Kanematsu M, Ikeda K, Yamada Y
Department of Geriatric Research, National Institute for Longevity Sciences, Aichi, Japan.
J Bone Miner Res. 1997 Nov;12(11):1789-96. doi: 10.1359/jbmr.1997.12.11.1789.
Interleukin 1 (IL-1) and tumor necrosis factor alpha (TNF-alpha) have been implicated in the pathogenesis of osteoporosis. These proinflammatory cytokines induce both cyclooxygenase (COX) and nitric oxide synthase (NOS) with the release of prostaglandin (PG) and NO, respectively. The present study was undertaken to examine the interaction between COX and NOS pathways and their role in the regulation of osteoblastic function in MC3T3-E1 cells. Addition of IL-1 alpha and TNF-alpha induced a marked increase in the production of both NO and PGE2. Reverse transcription-polymerase chain reaction analysis showed that the increase in NO production was preceded by the expression of inducible NOS mRNA. The temporal profile of PGE2 production revealed a biphasic pattern: the first small peak at 3 h was caused by de novo synthesis of PGE2 through inducible COX (COX-2) mRNA, while the subsequent progressive accumulation of PGE2 was mediated through the activation of COX pathway by NO since (1) aminoguanidine (AG), a selective inhibitor of inducible NOS, significantly suppressed the PGE2 production by IL-1 alpha and TNF-alpha, (2) NOC-18, an NO donor, reversed this suppression, and (3) NOC-18 increased PGE2 production by itself. The increase in NO production in response to IL-1 alpha and TNF-alpha was further stimulated by aspirin and inhibited by exogenous addition of PGE2, suggesting that PGE2 produced by the cytokines, in turn, negatively modulates NO production. IL-1 alpha and TNF-alpha inhibited alkaline phosphatase (ALP) activity, which was significantly reversed by AG. NOC-18 not only suppressed ALP activity by itself but also blocked the effect of AG, suggesting the role of NO in the inhibition of ALP activity. PGE2 decreased ALP activity, and the inhibitory effect of NOC-18 was attenuated in the presence of aspirin, suggesting the involvement of PGE2 in the negative modulation of ALP activity by NO. These results suggest that NO produced in response to proinflammatory cytokines participates in the modulation of ALP activity via the activation of COX pathway. The interaction between NO and the COX pathways may play an important role in the regulation of osteoblastic functions under physiologic as well as pathologic conditions.

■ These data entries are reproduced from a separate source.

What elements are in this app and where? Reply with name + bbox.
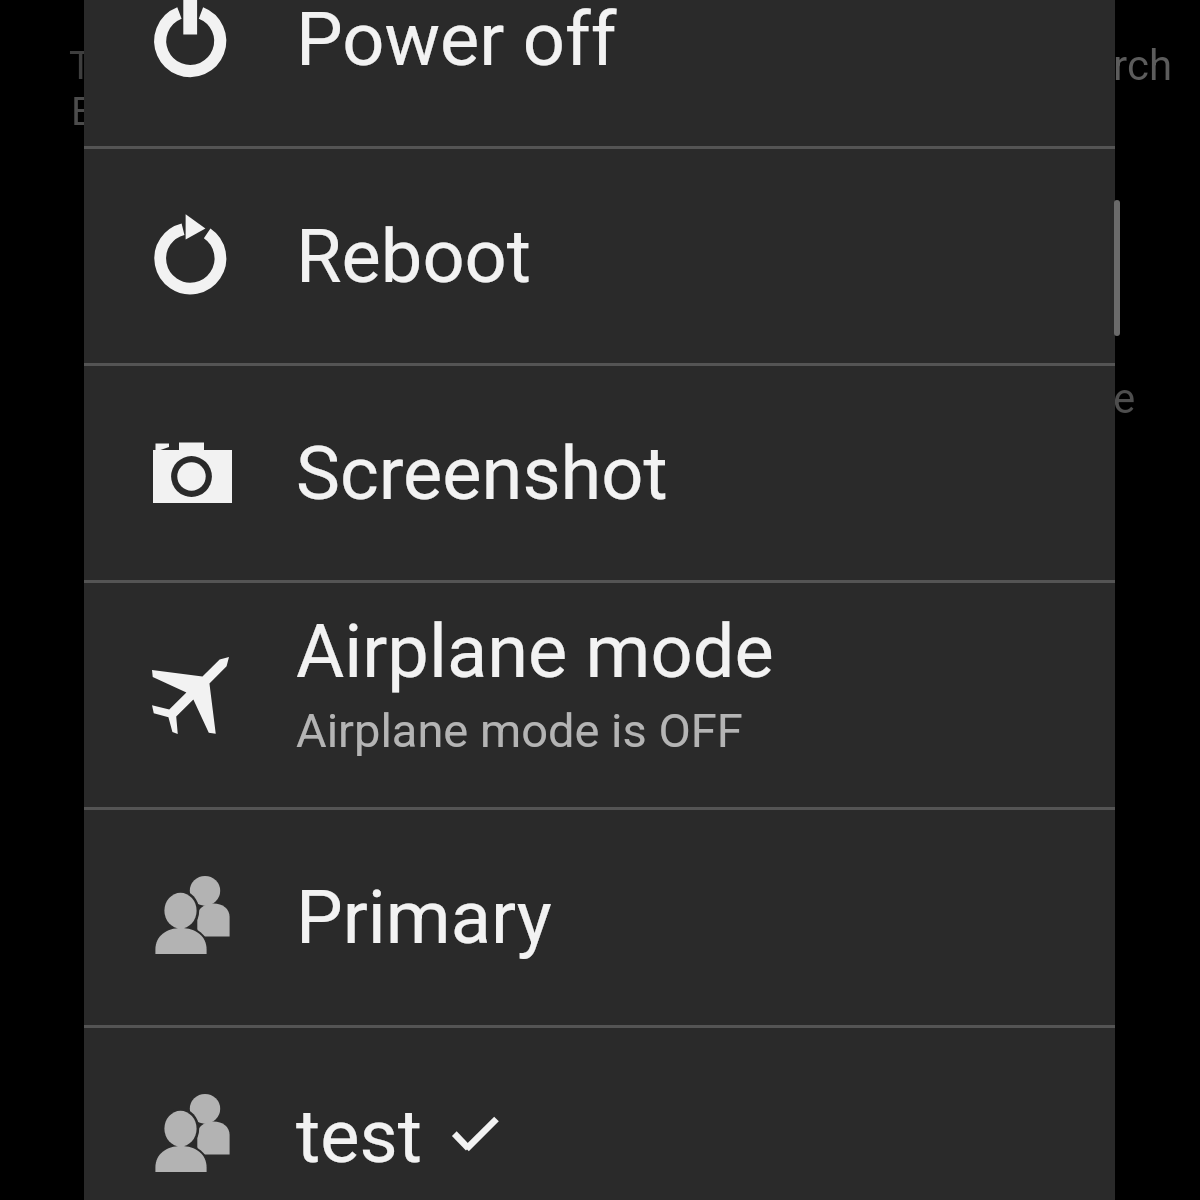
button[interactable]: Airplane mode (84, 583, 1115, 807)
staticText: Primary (296, 874, 552, 961)
button[interactable]: Power off (84, 0, 1115, 146)
staticText: Airplane mode (296, 608, 774, 695)
staticText: Power off (296, 0, 617, 83)
staticText: test (296, 1093, 422, 1180)
button[interactable]: Primary (84, 810, 1115, 1025)
staticText: Engine (71, 89, 189, 135)
staticText: Test (69, 43, 144, 89)
staticText: Screenshot (296, 430, 668, 517)
staticText: Reboot (296, 213, 532, 300)
button[interactable]: test (84, 1028, 1115, 1200)
other: Scroll position (1114, 200, 1120, 336)
staticText: e (1113, 374, 1136, 423)
button[interactable]: Screenshot (84, 366, 1115, 580)
button[interactable]: Reboot (84, 149, 1115, 363)
staticText: Search (1043, 41, 1173, 90)
staticText: Airplane mode is OFF (296, 703, 743, 758)
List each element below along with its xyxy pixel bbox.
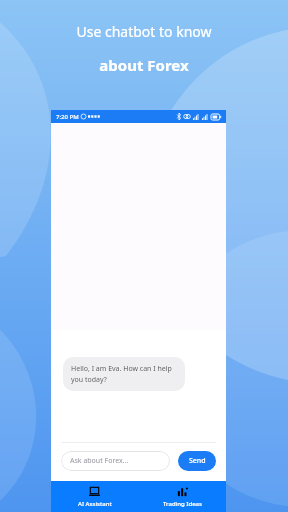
button[interactable]: Trading Ideas bbox=[138, 481, 226, 512]
staticText: 7:20 PM bbox=[56, 113, 79, 121]
button[interactable]: Hello, I am Eva. How can I help you toda… bbox=[63, 357, 185, 391]
staticText: Trading Ideas bbox=[163, 500, 202, 508]
other: AI Assistant bbox=[89, 486, 100, 497]
staticText: AI Assistant bbox=[78, 500, 112, 508]
staticText: Hello, I am Eva. How can I help you toda… bbox=[71, 364, 177, 384]
button[interactable]: Ask about Forex... bbox=[61, 451, 170, 471]
button[interactable]: Send bbox=[178, 451, 216, 471]
staticText: about Forex bbox=[99, 55, 189, 75]
staticText: Use chatbot to know bbox=[76, 22, 212, 41]
other: Trading Ideas bbox=[177, 486, 188, 497]
staticText: Ask about Forex... bbox=[70, 456, 129, 466]
staticText: Send bbox=[189, 456, 206, 466]
button[interactable]: AI Assistant bbox=[51, 481, 138, 512]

白细胞介素1(IL-1)和肿瘤坏死因子α(TNF-α)与骨质疏松症的发病机制有关。这些促炎细胞因子分别诱导环氧化酶(COX)和一氧化氮合酶(NOS),并释放前列腺素(PG)和NO。本研究旨在探讨COX和NOS途径之间的相互作用及其在调节MC3T3-E1细胞成骨细胞功能中的作用。添加IL-1α和TNF-α可显著增加NO和PGE2的产生。逆转录-聚合酶链反应分析表明,NO产生的增加先于诱导型NOS mRNA的表达。PGE2产生的时间模式呈现双相性:3小时时的第一个小峰值是由诱导型COX(COX-2)mRNA从头合成PGE2引起的,而随后PGE2的逐渐积累是由NO激活COX途径介导的,因为(1)诱导型NOS的选择性抑制剂氨基胍(AG)显著抑制IL-1α和TNF-α诱导的PGE2产生,(2)NO供体NOC-18可逆转这种抑制作用,(3)NOC-18自身可增加PGE2的产生。阿司匹林进一步刺激了IL-1α和TNF-α诱导的NO产生增加,而外源性添加PGE2则抑制了这种增加,这表明细胞因子产生的PGE2反过来对NO产生负调节作用。IL-1α和TNF-α抑制碱性磷酸酶(ALP)活性,而AG可显著逆转这种抑制作用。NOC-18不仅自身抑制ALP活性,还阻断了AG的作用,这表明NO在抑制ALP活性中起作用。PGE2降低了ALP活性,在阿司匹林存在的情况下,NOC-18的抑制作用减弱,这表明PGE2参与了NO对ALP活性的负调节作用。这些结果表明,对促炎细胞因子产生的NO通过激活COX途径参与ALP活性的调节。NO和COX途径之间的相互作用可能在生理和病理条件下成骨细胞功能的调节中起重要作用。